2. Check Your Pockets
Make sure you didn’t unconsciously put your missing keys in another pocket. Make sure to check your jacket, pants, your backpack and any other bag you had on you when your keys disappeared.
3. Retrace Your Steps
Don’t just think about what you were doing, actually go through the motions of retracing your steps, and you could find your keys or at least remember where you put them.
4. The Eureka Zone
Michael Solomon, a self-proclaimed findologist and the author of How To Find Lost Objects notes that some objects are actually in the immediate vicinity of where you left them, but ‘[...] have undergone a displacement—a shift in location that, although minor, has served to render them invisible.’
He claims that most objects are within 18 inches of the original spot, and calls this space the Eureka Zone. All you need to do is determine this zone and then check through it meticulously.
5. Check Messy Spots First
A study from the University of Aberdeen concluded that we prefer to check tidy places because they’re easier for our mind to process, even though chances are the lost object was misplaced in a more cluttered area.
Focus on the cluttered areas instead and use your peripheral vision to check the tidier areas as you go along.

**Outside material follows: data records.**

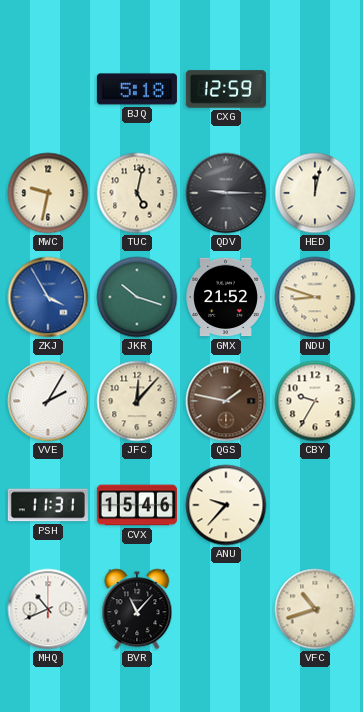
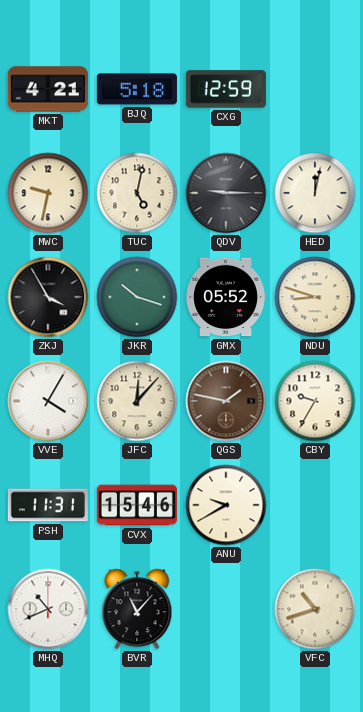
MKT: none -> 4:21
ZKJ dial: blue -> black
GMX: 21:52 -> 05:52
VVE: 2:05 -> 4:05
ANU: 9:37 -> 9:40
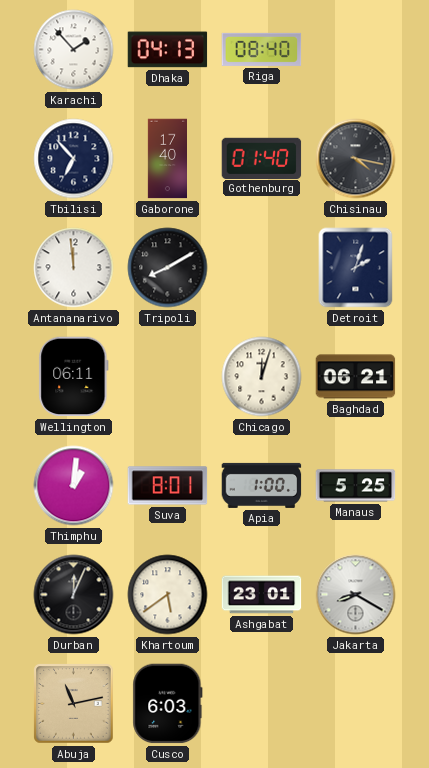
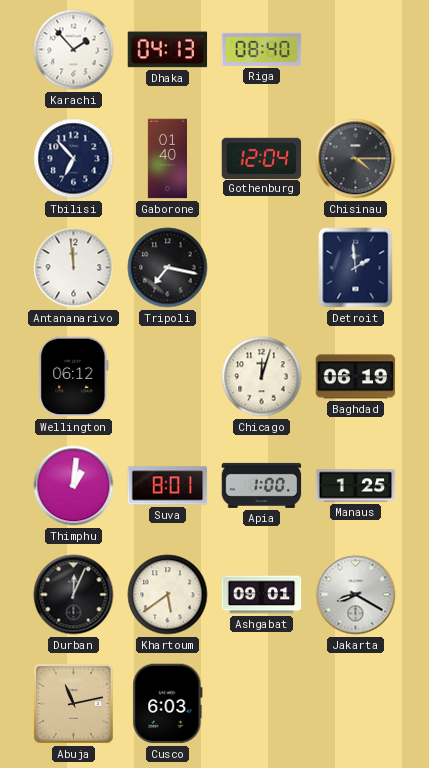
Gaborone: 17:40 -> 01:40
Gothenburg: 01:40 -> 12:04
Chisinau: 4:17 -> 4:15
Tripoli: 8:10 -> 7:17
Detroit: 2:03 -> 1:59
Wellington: 06:11 -> 06:12
Baghdad: 06:21 -> 06:19
Manaus: 5:25 -> 1:25
Ashgabat: 23:01 -> 09:01
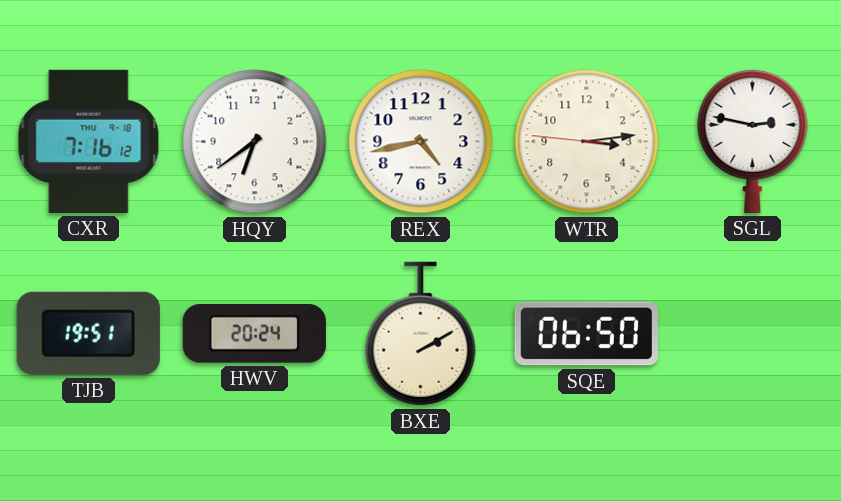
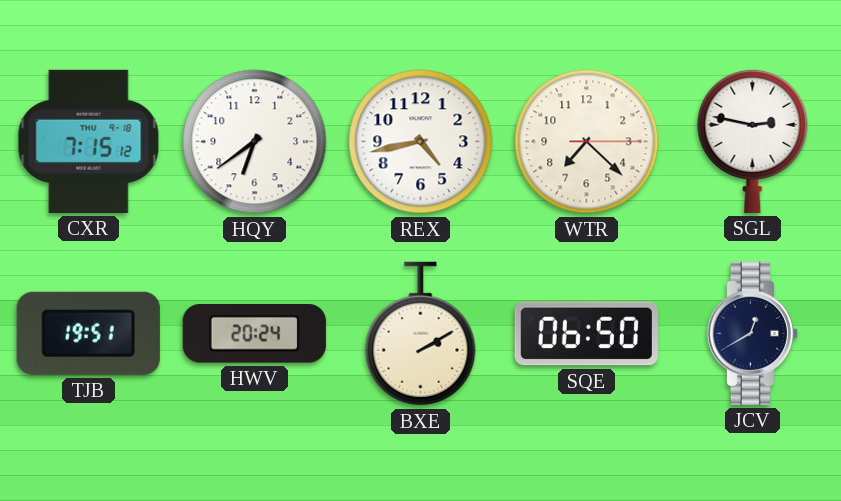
CXR: 7:16 -> 7:15
WTR: 3:13 -> 7:22
JCV: none -> 12:40
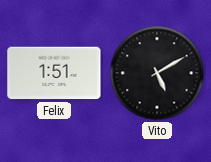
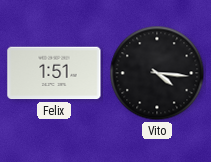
Vito: 5:10 -> 4:16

6. A Different Perspective
Don’t stand in the middle of the room, like you usually would, instead change your perspective; crouch or stand on a chair. A change of perspective will force you to concentrate on what you’re seeing and make things easier to spot.
7. Be Systematic
If you’re sure that something was lost in a certain place, check through that entire place, section by section. Make sure to look closely and check under furniture, inside drawers or under heaps of clutter. Remember to clear your head and really concentrate on what you’re doing.
8. Clean Up
If you’re not in a hurry take time and clean up. You’ll probably find what you’re looking for in the process since you’ll be moving away most of the clutter.
9. Give Up
Just temporarily, give up and let the object stay lost. Chances are that as soon as you stop actively looking for it, the answer will pop into your head without even trying.
10. Ask Your Family Or Roommates
You’re not crazy – sometimes things actually do move on their own or rather, with the help of other people living in your home. Ask the people living with you if they saw or moved what you’re looking for and you just might save yourself some searching time.
Bonus: Prevent Losing Your Keys
When we lose and then find something, we usually wow to never do this again and to always leave our things in the same spot from now on, only to make the same mistake the next time around again.
These will take a little conscious effort but try and see if either work for you:
Make yourself put things in the exact same spot every time instead of somewhere approximately in the same area.
Become mindful of your daily activities. Before you leave your home, office or car, take an attentive look around and see if you can spot anything you forgot.